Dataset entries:

=== Section Start ===

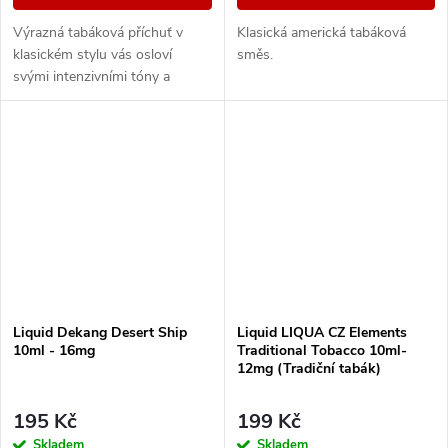
Výrazná tabáková příchuť v
Klasická americká tabáková
klasickém stylu vás osloví
směs.
svými intenzivními tóny a
dřevitou dochutí.
Liquid Dekang Desert Ship
Liquid LIQUA CZ Elements
10ml - 16mg
Traditional Tobacco 10ml-
12mg (Tradiční tabák)
195 Kč
199 Kč
Skladem
Skladem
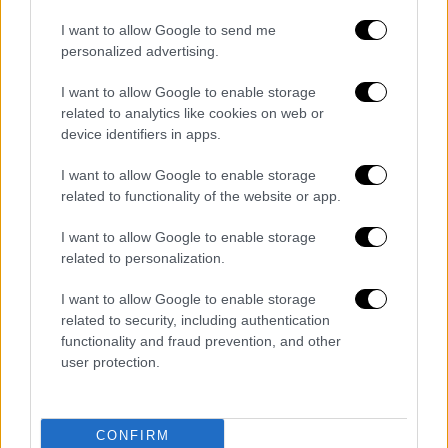
I want to allow Google to send me
personalized advertising.
I want to allow Google to enable storage
related to analytics like cookies on web or
POPULAR VIDEOS
device identifiers in apps.
I want to allow Google to enable storage
related to functionality of the website or app.
Ώρα Ελλάδος...
|
07.08.2026 09:59
Ώρα Ελλάδος 07/08/2026
I want to allow Google to enable storage
related to personalization.
I want to allow Google to enable storage
related to security, including authentication
Κεντρικό...
|
06.08.2026 20:05
functionality and fraud prevention, and other
Κεντρικό δελτίο ειδήσεων 06/08/2026
user protection.
CONFIRM
Μεσημεριανό...
|
06.08.2026 14:43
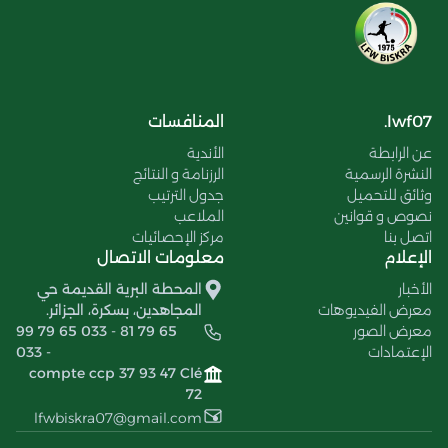
lwf07.
المنافسات
عن الرابطة
الأندية
النشرة الرسمية
الرزنامة و النتائج
وثائق للتحميل
جدول الترتيب
نصوص و قوانين
الملاعب
اتصل بنا
مركز الإحصائيات
الإعلام
معلومات الاتصال
الأخبار
المحطة البرية القديمة حي
معرض الفيديوهات
المجاهدين، بسكرة، الجزائر.
معرض الصور
99 79 65 033 - 81 79 65
الإعتمادات
033 -
compte ccp 37 93 47 Clé
72
lfwbiskra07@gmail.com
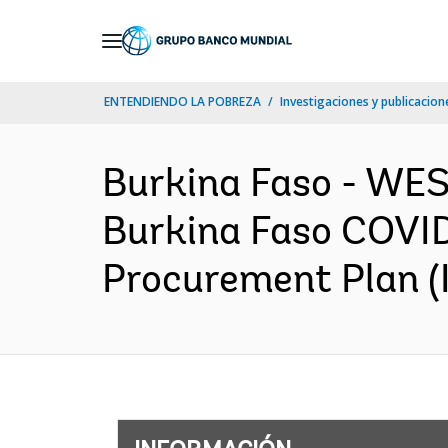
Skip
to
Main
ENTENDIENDO LA POBREZA
Investigaciones y publicacione
Navigation
Burkina Faso - W
Burkina Faso COVID
Procurement Plan (I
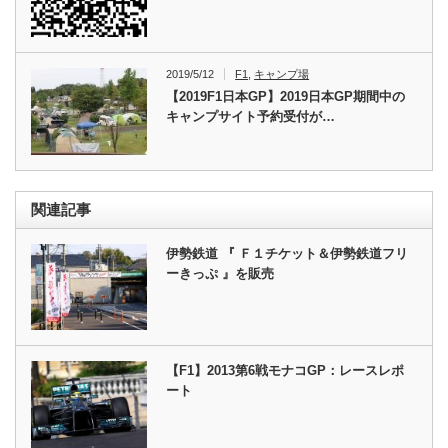
2019/5/12
F1
,
キャンプ場
【2019F1日本GP】2019日本GP期間中の
キャンプサイト予約受付が…
関連記事
伊勢鉄道 『 Ｆ１チケット＆伊勢鉄道フリ
ーきっぷ 』を販売
【F1】2013第6戦モナコGP：レースレポ
ート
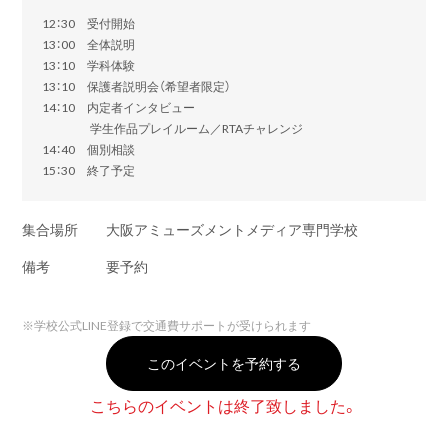
12：30 受付開始
13：00 全体説明
13：10 学科体験
13：10 保護者説明会（希望者限定）
14：10 内定者インタビュー
学生作品プレイルーム／RTAチャレンジ
14：40 個別相談
15：30 終了予定
集合場所
大阪アミューズメントメディア専門学校
備考
要予約
※
学校公式LINE登録で交通費サポートが受けられます
このイベントを予約する
こちらのイベントは終了致しました。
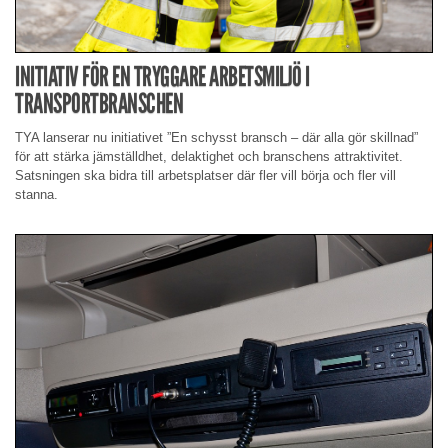
INITIATIV FÖR EN TRYGGARE ARBETSMILJÖ I
TRANSPORTBRANSCHEN
TYA lanserar nu initiativet ”En schysst bransch – där alla gör skillnad”
för att stärka jämställdhet, delaktighet och branschens attraktivitet.
Satsningen ska bidra till arbetsplatser där fler vill börja och fler vill
stanna.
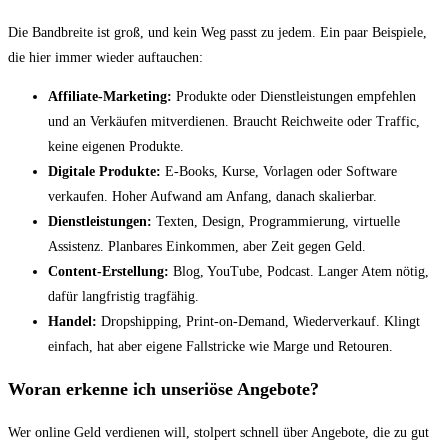
Die Bandbreite ist groß, und kein Weg passt zu jedem. Ein paar Beispiele,
die hier immer wieder auftauchen:
Affiliate-Marketing:
Produkte oder Dienstleistungen empfehlen
und an Verkäufen mitverdienen. Braucht Reichweite oder Traffic,
keine eigenen Produkte.
Digitale Produkte:
E-Books, Kurse, Vorlagen oder Software
verkaufen. Hoher Aufwand am Anfang, danach skalierbar.
Dienstleistungen:
Texten, Design, Programmierung, virtuelle
Assistenz. Planbares Einkommen, aber Zeit gegen Geld.
Content-Erstellung:
Blog, YouTube, Podcast. Langer Atem nötig,
dafür langfristig tragfähig.
Handel:
Dropshipping, Print-on-Demand, Wiederverkauf. Klingt
einfach, hat aber eigene Fallstricke wie Marge und Retouren.
Woran erkenne ich unseriöse Angebote?
Wer online Geld verdienen will, stolpert schnell über Angebote, die zu gut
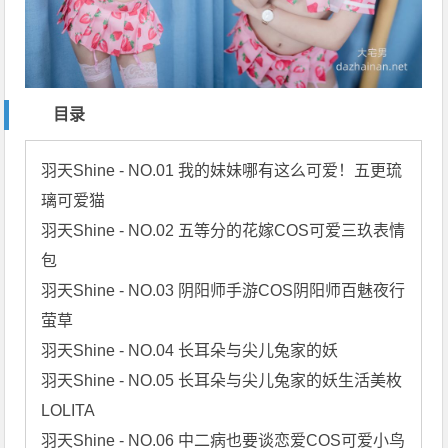
目录
羽天Shine - NO.01 我的妹妹哪有这么可爱！五更琉
璃可爱猫

羽天Shine - NO.02 五等分的花嫁COS可爱三玖表情
包

羽天Shine - NO.03 阴阳师手游COS阴阳师百魅夜行
萤草

羽天Shine - NO.04 长耳朵与尖儿兔家的妖

羽天Shine - NO.05 长耳朵与尖儿兔家的妖生活美枚 
LOLITA

羽天Shine - NO.06 中二病也要谈恋爱COS可爱小鸟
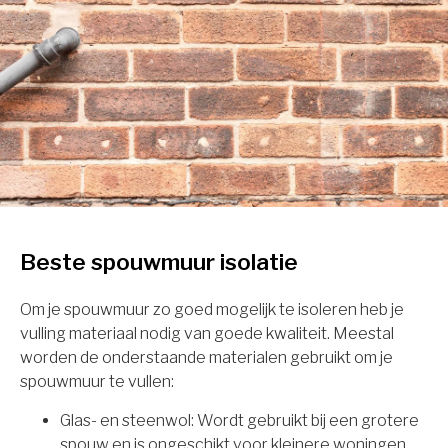
Beste spouwmuur isolatie
Om je spouwmuur zo goed mogelijk te isoleren heb je
vulling materiaal nodig van goede kwaliteit. Meestal
worden de onderstaande materialen gebruikt om je
spouwmuur te vullen:
Glas- en steenwol: Wordt gebruikt bij een grotere
spouw en is ongeschikt voor kleinere woningen.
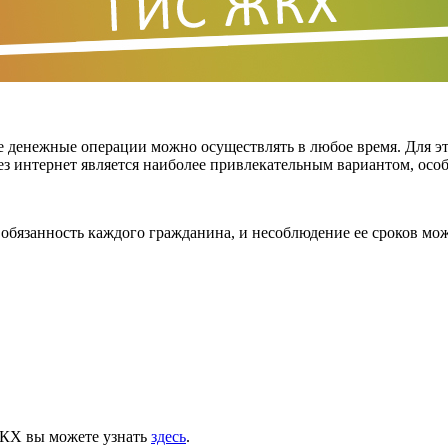
 денежные операции можно осуществлять в любое время. Для это
з интернет является наиболее привлекательным вариантом, особ
обязанность каждого гражданина, и несоблюдение ее сроков мо
ЖКХ вы можете узнать
здесь
.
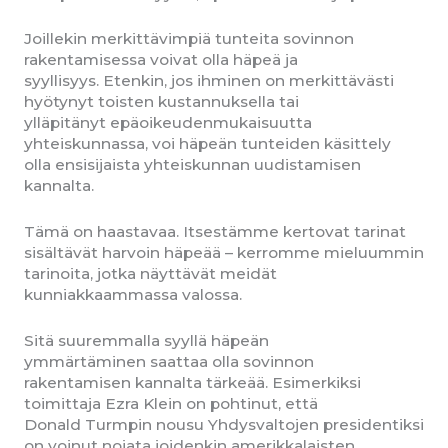
Joillekin merkittävimpiä tunteita sovinnon
rakentamisessa voivat olla häpeä ja
syyllisyys. Etenkin, jos ihminen on merkittävästi
hyötynyt toisten kustannuksella tai
ylläpitänyt epäoikeudenmukaisuutta
yhteiskunnassa, voi häpeän tunteiden käsittely
olla ensisijaista yhteiskunnan uudistamisen
kannalta.
Tämä on haastavaa. Itsestämme kertovat tarinat
sisältävät harvoin häpeää – kerromme mieluummin
tarinoita, jotka näyttävät meidät
kunniakkaammassa valossa.
Sitä suuremmalla syyllä häpeän
ymmärtäminen saattaa olla sovinnon
rakentamisen kannalta tärkeää. Esimerkiksi
toimittaja Ezra Klein on pohtinut, että
Donald Turmpin nousu Yhdysvaltojen presidentiksi
on voinut nojata joidenkin amerikkalaisten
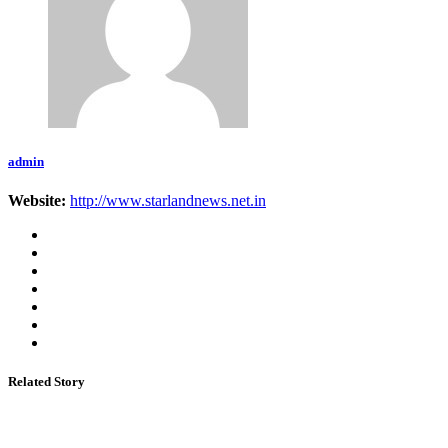
admin
Website:
http://www.starlandnews.net.in
Related Story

=== Section End ===

## [Task directions]
Pictures are to be left out; repeat all the remaining data exactly.

## [Output below]
Výrazná tabáková příchuť v
Klasická americká tabáková
klasickém stylu vás osloví
směs.
svými intenzivními tóny a
dřevitou dochutí.
Liquid Dekang Desert Ship
Liquid LIQUA CZ Elements
10ml - 16mg
Traditional Tobacco 10ml-
12mg (Tradiční tabák)
195 Kč
199 Kč
Skladem
Skladem
I want to allow Google to send me
personalized advertising.
I want to allow Google to enable storage
related to analytics like cookies on web or
POPULAR VIDEOS
device identifiers in apps.
I want to allow Google to enable storage
related to functionality of the website or app.
Ώρα Ελλάδος...
|
07.08.2026 09:59
Ώρα Ελλάδος 07/08/2026
I want to allow Google to enable storage
related to personalization.
I want to allow Google to enable storage
related to security, including authentication
Κεντρικό...
|
06.08.2026 20:05
functionality and fraud prevention, and other
Κεντρικό δελτίο ειδήσεων 06/08/2026
user protection.
CONFIRM
Μεσημεριανό...
|
06.08.2026 14:43
lwf07.
المنافسات
عن الرابطة
الأندية
النشرة الرسمية
الرزنامة و النتائج
وثائق للتحميل
جدول الترتيب
نصوص و قوانين
الملاعب
اتصل بنا
مركز الإحصائيات
الإعلام
معلومات الاتصال
الأخبار
المحطة البرية القديمة حي
معرض الفيديوهات
المجاهدين، بسكرة، الجزائر.
معرض الصور
99 79 65 033 - 81 79 65
الإعتمادات
033 -
compte ccp 37 93 47 Clé
72
lfwbiskra07@gmail.com
Skip
to
Main
ENTENDIENDO LA POBREZA
Investigaciones y publicacione
Navigation
Burkina Faso - W
Burkina Faso COVID
Procurement Plan (I
2019/5/12
F1
,
キャンプ場
【2019F1日本GP】2019日本GP期間中の
キャンプサイト予約受付が…
関連記事
伊勢鉄道 『 Ｆ１チケット＆伊勢鉄道フリ
ーきっぷ 』を販売
【F1】2013第6戦モナコGP：レースレポ
ート
12：30 受付開始
13：00 全体説明
13：10 学科体験
13：10 保護者説明会（希望者限定）
14：10 内定者インタビュー
学生作品プレイルーム／RTAチャレンジ
14：40 個別相談
15：30 終了予定
集合場所
大阪アミューズメントメディア専門学校
備考
要予約
※
学校公式LINE登録で交通費サポートが受けられます
このイベントを予約する
こちらのイベントは終了致しました。
INITIATIV FÖR EN TRYGGARE ARBETSMILJÖ I
TRANSPORTBRANSCHEN
TYA lanserar nu initiativet ”En schysst bransch – där alla gör skillnad”
för att stärka jämställdhet, delaktighet och branschens attraktivitet.
Satsningen ska bidra till arbetsplatser där fler vill börja och fler vill
stanna.
Die Bandbreite ist groß, und kein Weg passt zu jedem. Ein paar Beispiele,
die hier immer wieder auftauchen:
Affiliate-Marketing:
Produkte oder Dienstleistungen empfehlen
und an Verkäufen mitverdienen. Braucht Reichweite oder Traffic,
keine eigenen Produkte.
Digitale Produkte:
E-Books, Kurse, Vorlagen oder Software
verkaufen. Hoher Aufwand am Anfang, danach skalierbar.
Dienstleistungen:
Texten, Design, Programmierung, virtuelle
Assistenz. Planbares Einkommen, aber Zeit gegen Geld.
Content-Erstellung:
Blog, YouTube, Podcast. Langer Atem nötig,
dafür langfristig tragfähig.
Handel:
Dropshipping, Print-on-Demand, Wiederverkauf. Klingt
einfach, hat aber eigene Fallstricke wie Marge und Retouren.
Woran erkenne ich unseriöse Angebote?
Wer online Geld verdienen will, stolpert schnell über Angebote, die zu gut
目录
羽天Shine - NO.01 我的妹妹哪有这么可爱！五更琉
璃可爱猫

羽天Shine - NO.02 五等分的花嫁COS可爱三玖表情
包

羽天Shine - NO.03 阴阳师手游COS阴阳师百魅夜行
萤草

羽天Shine - NO.04 长耳朵与尖儿兔家的妖

羽天Shine - NO.05 长耳朵与尖儿兔家的妖生活美枚 
LOLITA

羽天Shine - NO.06 中二病也要谈恋爱COS可爱小鸟
Beste spouwmuur isolatie
Om je spouwmuur zo goed mogelijk te isoleren heb je
vulling materiaal nodig van goede kwaliteit. Meestal
worden de onderstaande materialen gebruikt om je
spouwmuur te vullen:
Glas- en steenwol: Wordt gebruikt bij een grotere
spouw en is ongeschikt voor kleinere woningen.
 денежные операции можно осуществлять в любое время. Для это
з интернет является наиболее привлекательным вариантом, особ
обязанность каждого гражданина, и несоблюдение ее сроков мо
ЖКХ вы можете узнать
здесь
.
Joillekin merkittävimpiä tunteita sovinnon
rakentamisessa voivat olla häpeä ja
syyllisyys. Etenkin, jos ihminen on merkittävästi
hyötynyt toisten kustannuksella tai
ylläpitänyt epäoikeudenmukaisuutta
yhteiskunnassa, voi häpeän tunteiden käsittely
olla ensisijaista yhteiskunnan uudistamisen
kannalta.
Tämä on haastavaa. Itsestämme kertovat tarinat
sisältävät harvoin häpeää – kerromme mieluummin
tarinoita, jotka näyttävät meidät
kunniakkaammassa valossa.
Sitä suuremmalla syyllä häpeän
ymmärtäminen saattaa olla sovinnon
rakentamisen kannalta tärkeää. Esimerkiksi
toimittaja Ezra Klein on pohtinut, että
Donald Turmpin nousu Yhdysvaltojen presidentiksi
on voinut nojata joidenkin amerikkalaisten
admin
Website:
http://www.starlandnews.net.in
Related Story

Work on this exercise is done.